TASK STATEMENT:
Every record below should appear in your answer, copied exactly.

GIVEN ENTRIES:
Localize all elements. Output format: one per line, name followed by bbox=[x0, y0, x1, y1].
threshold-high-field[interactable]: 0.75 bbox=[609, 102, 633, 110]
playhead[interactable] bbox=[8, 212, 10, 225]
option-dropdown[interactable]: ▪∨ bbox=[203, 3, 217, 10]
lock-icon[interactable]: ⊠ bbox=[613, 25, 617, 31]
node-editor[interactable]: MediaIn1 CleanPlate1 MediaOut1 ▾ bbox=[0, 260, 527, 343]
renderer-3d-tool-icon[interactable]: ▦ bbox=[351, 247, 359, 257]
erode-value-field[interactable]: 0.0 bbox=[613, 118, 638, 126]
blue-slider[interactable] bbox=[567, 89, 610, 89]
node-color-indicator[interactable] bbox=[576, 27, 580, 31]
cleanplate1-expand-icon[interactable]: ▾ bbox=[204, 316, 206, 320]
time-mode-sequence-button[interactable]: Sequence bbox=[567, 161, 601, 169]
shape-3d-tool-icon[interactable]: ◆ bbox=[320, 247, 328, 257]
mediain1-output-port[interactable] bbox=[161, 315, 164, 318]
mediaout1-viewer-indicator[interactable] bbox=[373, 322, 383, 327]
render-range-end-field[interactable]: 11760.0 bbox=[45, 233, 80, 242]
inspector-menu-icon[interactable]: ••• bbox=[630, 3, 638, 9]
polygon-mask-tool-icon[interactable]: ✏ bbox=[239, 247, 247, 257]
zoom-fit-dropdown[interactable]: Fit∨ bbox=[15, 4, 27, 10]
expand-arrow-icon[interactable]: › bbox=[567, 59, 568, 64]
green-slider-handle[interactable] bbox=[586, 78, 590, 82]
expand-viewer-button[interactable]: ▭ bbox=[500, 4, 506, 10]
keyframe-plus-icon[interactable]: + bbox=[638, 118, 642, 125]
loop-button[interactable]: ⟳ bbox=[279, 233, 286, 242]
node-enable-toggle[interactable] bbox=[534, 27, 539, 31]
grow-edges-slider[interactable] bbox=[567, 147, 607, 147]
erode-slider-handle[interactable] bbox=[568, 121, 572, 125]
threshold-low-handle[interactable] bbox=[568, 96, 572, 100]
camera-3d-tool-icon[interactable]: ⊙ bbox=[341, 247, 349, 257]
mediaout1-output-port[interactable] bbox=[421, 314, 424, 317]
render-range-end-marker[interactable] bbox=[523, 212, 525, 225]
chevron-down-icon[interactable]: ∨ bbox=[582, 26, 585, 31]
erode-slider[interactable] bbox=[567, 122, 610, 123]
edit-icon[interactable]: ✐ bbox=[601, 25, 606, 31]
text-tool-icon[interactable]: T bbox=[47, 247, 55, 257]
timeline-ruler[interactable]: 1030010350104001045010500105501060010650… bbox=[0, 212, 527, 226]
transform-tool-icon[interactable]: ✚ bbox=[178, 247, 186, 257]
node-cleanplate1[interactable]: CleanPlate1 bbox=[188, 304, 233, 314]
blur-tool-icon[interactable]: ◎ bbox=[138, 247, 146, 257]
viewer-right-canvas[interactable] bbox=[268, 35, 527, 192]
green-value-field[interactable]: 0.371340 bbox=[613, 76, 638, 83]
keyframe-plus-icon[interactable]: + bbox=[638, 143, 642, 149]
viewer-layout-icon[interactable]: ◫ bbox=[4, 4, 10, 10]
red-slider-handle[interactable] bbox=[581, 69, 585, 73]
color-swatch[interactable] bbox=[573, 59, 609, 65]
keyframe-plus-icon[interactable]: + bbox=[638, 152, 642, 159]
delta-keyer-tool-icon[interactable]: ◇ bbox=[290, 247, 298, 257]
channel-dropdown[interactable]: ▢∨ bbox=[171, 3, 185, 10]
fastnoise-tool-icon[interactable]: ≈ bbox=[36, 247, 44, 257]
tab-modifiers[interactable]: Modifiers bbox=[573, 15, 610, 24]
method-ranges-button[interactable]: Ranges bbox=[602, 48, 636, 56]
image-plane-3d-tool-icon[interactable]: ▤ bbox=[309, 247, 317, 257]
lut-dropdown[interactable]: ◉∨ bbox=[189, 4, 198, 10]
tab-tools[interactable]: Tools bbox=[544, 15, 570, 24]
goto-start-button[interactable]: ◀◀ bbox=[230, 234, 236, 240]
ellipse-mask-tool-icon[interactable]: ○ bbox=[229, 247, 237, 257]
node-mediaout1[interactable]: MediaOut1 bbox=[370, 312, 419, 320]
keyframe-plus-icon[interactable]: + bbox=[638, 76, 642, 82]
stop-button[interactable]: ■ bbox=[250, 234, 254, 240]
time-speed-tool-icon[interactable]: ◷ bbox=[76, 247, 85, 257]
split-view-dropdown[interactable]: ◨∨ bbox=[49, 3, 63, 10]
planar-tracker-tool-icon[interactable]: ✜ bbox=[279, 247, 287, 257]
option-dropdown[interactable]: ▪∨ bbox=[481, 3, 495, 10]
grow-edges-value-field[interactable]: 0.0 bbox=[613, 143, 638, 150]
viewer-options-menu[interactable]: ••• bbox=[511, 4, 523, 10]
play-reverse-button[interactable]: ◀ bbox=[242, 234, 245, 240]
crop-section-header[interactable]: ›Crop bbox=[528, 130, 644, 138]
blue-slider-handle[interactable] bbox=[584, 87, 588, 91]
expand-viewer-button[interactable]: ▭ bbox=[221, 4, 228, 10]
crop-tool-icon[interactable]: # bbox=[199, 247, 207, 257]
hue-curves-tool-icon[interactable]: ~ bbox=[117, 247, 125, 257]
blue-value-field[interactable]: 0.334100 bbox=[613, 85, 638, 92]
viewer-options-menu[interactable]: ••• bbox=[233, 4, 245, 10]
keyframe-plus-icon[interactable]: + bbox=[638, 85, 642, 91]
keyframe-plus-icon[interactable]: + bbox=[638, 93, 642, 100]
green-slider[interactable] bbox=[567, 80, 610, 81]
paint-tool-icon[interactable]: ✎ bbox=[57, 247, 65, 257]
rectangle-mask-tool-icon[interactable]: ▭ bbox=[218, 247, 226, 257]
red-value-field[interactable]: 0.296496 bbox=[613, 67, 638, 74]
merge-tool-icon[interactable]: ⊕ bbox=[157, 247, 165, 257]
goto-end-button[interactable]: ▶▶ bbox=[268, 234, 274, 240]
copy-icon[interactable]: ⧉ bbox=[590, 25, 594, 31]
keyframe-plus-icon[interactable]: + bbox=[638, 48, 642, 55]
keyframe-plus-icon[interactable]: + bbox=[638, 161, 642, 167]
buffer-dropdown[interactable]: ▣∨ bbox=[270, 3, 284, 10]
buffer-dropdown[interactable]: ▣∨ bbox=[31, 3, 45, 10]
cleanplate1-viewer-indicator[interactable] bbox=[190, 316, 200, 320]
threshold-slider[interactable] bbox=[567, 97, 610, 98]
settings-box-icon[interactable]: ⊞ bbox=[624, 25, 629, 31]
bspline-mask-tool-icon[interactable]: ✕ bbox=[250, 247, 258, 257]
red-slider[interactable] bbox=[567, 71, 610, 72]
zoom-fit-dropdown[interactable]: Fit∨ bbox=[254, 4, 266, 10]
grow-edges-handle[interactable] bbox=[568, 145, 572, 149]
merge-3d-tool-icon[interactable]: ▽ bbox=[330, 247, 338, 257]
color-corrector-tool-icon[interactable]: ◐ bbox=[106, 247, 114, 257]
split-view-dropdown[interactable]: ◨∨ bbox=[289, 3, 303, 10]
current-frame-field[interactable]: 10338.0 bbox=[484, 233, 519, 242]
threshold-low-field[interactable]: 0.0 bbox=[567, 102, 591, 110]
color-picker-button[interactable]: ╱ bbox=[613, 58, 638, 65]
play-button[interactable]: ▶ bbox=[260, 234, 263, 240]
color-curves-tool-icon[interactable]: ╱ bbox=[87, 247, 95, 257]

REPLY TO THE TASK:
Localize all elements. Output format: one per line, name followed by bbox=[x0, y0, x1, y1].
threshold-high-field[interactable]: 0.75 bbox=[609, 102, 633, 110]
playhead[interactable] bbox=[8, 212, 10, 225]
option-dropdown[interactable]: ▪∨ bbox=[203, 3, 217, 10]
lock-icon[interactable]: ⊠ bbox=[613, 25, 617, 31]
node-editor[interactable]: MediaIn1 CleanPlate1 MediaOut1 ▾ bbox=[0, 260, 527, 343]
renderer-3d-tool-icon[interactable]: ▦ bbox=[351, 247, 359, 257]
erode-value-field[interactable]: 0.0 bbox=[613, 118, 638, 126]
blue-slider[interactable] bbox=[567, 89, 610, 89]
node-color-indicator[interactable] bbox=[576, 27, 580, 31]
cleanplate1-expand-icon[interactable]: ▾ bbox=[204, 316, 206, 320]
time-mode-sequence-button[interactable]: Sequence bbox=[567, 161, 601, 169]
shape-3d-tool-icon[interactable]: ◆ bbox=[320, 247, 328, 257]
mediain1-output-port[interactable] bbox=[161, 315, 164, 318]
mediaout1-viewer-indicator[interactable] bbox=[373, 322, 383, 327]
render-range-end-field[interactable]: 11760.0 bbox=[45, 233, 80, 242]
inspector-menu-icon[interactable]: ••• bbox=[630, 3, 638, 9]
polygon-mask-tool-icon[interactable]: ✏ bbox=[239, 247, 247, 257]
zoom-fit-dropdown[interactable]: Fit∨ bbox=[15, 4, 27, 10]
expand-arrow-icon[interactable]: › bbox=[567, 59, 568, 64]
green-slider-handle[interactable] bbox=[586, 78, 590, 82]
expand-viewer-button[interactable]: ▭ bbox=[500, 4, 506, 10]
keyframe-plus-icon[interactable]: + bbox=[638, 118, 642, 125]
loop-button[interactable]: ⟳ bbox=[279, 233, 286, 242]
node-enable-toggle[interactable] bbox=[534, 27, 539, 31]
grow-edges-slider[interactable] bbox=[567, 147, 607, 147]
erode-slider-handle[interactable] bbox=[568, 121, 572, 125]
threshold-low-handle[interactable] bbox=[568, 96, 572, 100]
camera-3d-tool-icon[interactable]: ⊙ bbox=[341, 247, 349, 257]
mediaout1-output-port[interactable] bbox=[421, 314, 424, 317]
render-range-end-marker[interactable] bbox=[523, 212, 525, 225]
chevron-down-icon[interactable]: ∨ bbox=[582, 26, 585, 31]
erode-slider[interactable] bbox=[567, 122, 610, 123]
edit-icon[interactable]: ✐ bbox=[601, 25, 606, 31]
text-tool-icon[interactable]: T bbox=[47, 247, 55, 257]
timeline-ruler[interactable]: 1030010350104001045010500105501060010650… bbox=[0, 212, 527, 226]
transform-tool-icon[interactable]: ✚ bbox=[178, 247, 186, 257]
node-cleanplate1[interactable]: CleanPlate1 bbox=[188, 304, 233, 314]
blur-tool-icon[interactable]: ◎ bbox=[138, 247, 146, 257]
viewer-right-canvas[interactable] bbox=[268, 35, 527, 192]
green-value-field[interactable]: 0.371340 bbox=[613, 76, 638, 83]
keyframe-plus-icon[interactable]: + bbox=[638, 143, 642, 149]
viewer-layout-icon[interactable]: ◫ bbox=[4, 4, 10, 10]
red-slider-handle[interactable] bbox=[581, 69, 585, 73]
color-swatch[interactable] bbox=[573, 59, 609, 65]
keyframe-plus-icon[interactable]: + bbox=[638, 152, 642, 159]
delta-keyer-tool-icon[interactable]: ◇ bbox=[290, 247, 298, 257]
channel-dropdown[interactable]: ▢∨ bbox=[171, 3, 185, 10]
fastnoise-tool-icon[interactable]: ≈ bbox=[36, 247, 44, 257]
tab-modifiers[interactable]: Modifiers bbox=[573, 15, 610, 24]
method-ranges-button[interactable]: Ranges bbox=[602, 48, 636, 56]
image-plane-3d-tool-icon[interactable]: ▤ bbox=[309, 247, 317, 257]
lut-dropdown[interactable]: ◉∨ bbox=[189, 4, 198, 10]
tab-tools[interactable]: Tools bbox=[544, 15, 570, 24]
goto-start-button[interactable]: ◀◀ bbox=[230, 234, 236, 240]
ellipse-mask-tool-icon[interactable]: ○ bbox=[229, 247, 237, 257]
node-mediaout1[interactable]: MediaOut1 bbox=[370, 312, 419, 320]
keyframe-plus-icon[interactable]: + bbox=[638, 76, 642, 82]
stop-button[interactable]: ■ bbox=[250, 234, 254, 240]
time-speed-tool-icon[interactable]: ◷ bbox=[76, 247, 85, 257]
split-view-dropdown[interactable]: ◨∨ bbox=[49, 3, 63, 10]
planar-tracker-tool-icon[interactable]: ✜ bbox=[279, 247, 287, 257]
option-dropdown[interactable]: ▪∨ bbox=[481, 3, 495, 10]
grow-edges-value-field[interactable]: 0.0 bbox=[613, 143, 638, 150]
viewer-options-menu[interactable]: ••• bbox=[511, 4, 523, 10]
play-reverse-button[interactable]: ◀ bbox=[242, 234, 245, 240]
crop-section-header[interactable]: ›Crop bbox=[528, 130, 644, 138]
blue-slider-handle[interactable] bbox=[584, 87, 588, 91]
expand-viewer-button[interactable]: ▭ bbox=[221, 4, 228, 10]
crop-tool-icon[interactable]: # bbox=[199, 247, 207, 257]
hue-curves-tool-icon[interactable]: ~ bbox=[117, 247, 125, 257]
blue-value-field[interactable]: 0.334100 bbox=[613, 85, 638, 92]
viewer-options-menu[interactable]: ••• bbox=[233, 4, 245, 10]
keyframe-plus-icon[interactable]: + bbox=[638, 85, 642, 91]
keyframe-plus-icon[interactable]: + bbox=[638, 93, 642, 100]
green-slider[interactable] bbox=[567, 80, 610, 81]
paint-tool-icon[interactable]: ✎ bbox=[57, 247, 65, 257]
rectangle-mask-tool-icon[interactable]: ▭ bbox=[218, 247, 226, 257]
red-value-field[interactable]: 0.296496 bbox=[613, 67, 638, 74]
merge-tool-icon[interactable]: ⊕ bbox=[157, 247, 165, 257]
goto-end-button[interactable]: ▶▶ bbox=[268, 234, 274, 240]
copy-icon[interactable]: ⧉ bbox=[590, 25, 594, 31]
keyframe-plus-icon[interactable]: + bbox=[638, 48, 642, 55]
keyframe-plus-icon[interactable]: + bbox=[638, 161, 642, 167]
buffer-dropdown[interactable]: ▣∨ bbox=[270, 3, 284, 10]
buffer-dropdown[interactable]: ▣∨ bbox=[31, 3, 45, 10]
cleanplate1-viewer-indicator[interactable] bbox=[190, 316, 200, 320]
threshold-slider[interactable] bbox=[567, 97, 610, 98]
settings-box-icon[interactable]: ⊞ bbox=[624, 25, 629, 31]
bspline-mask-tool-icon[interactable]: ✕ bbox=[250, 247, 258, 257]
red-slider[interactable] bbox=[567, 71, 610, 72]
zoom-fit-dropdown[interactable]: Fit∨ bbox=[254, 4, 266, 10]
grow-edges-handle[interactable] bbox=[568, 145, 572, 149]
merge-3d-tool-icon[interactable]: ▽ bbox=[330, 247, 338, 257]
color-corrector-tool-icon[interactable]: ◐ bbox=[106, 247, 114, 257]
split-view-dropdown[interactable]: ◨∨ bbox=[289, 3, 303, 10]
current-frame-field[interactable]: 10338.0 bbox=[484, 233, 519, 242]
threshold-low-field[interactable]: 0.0 bbox=[567, 102, 591, 110]
color-picker-button[interactable]: ╱ bbox=[613, 58, 638, 65]
play-button[interactable]: ▶ bbox=[260, 234, 263, 240]
color-curves-tool-icon[interactable]: ╱ bbox=[87, 247, 95, 257]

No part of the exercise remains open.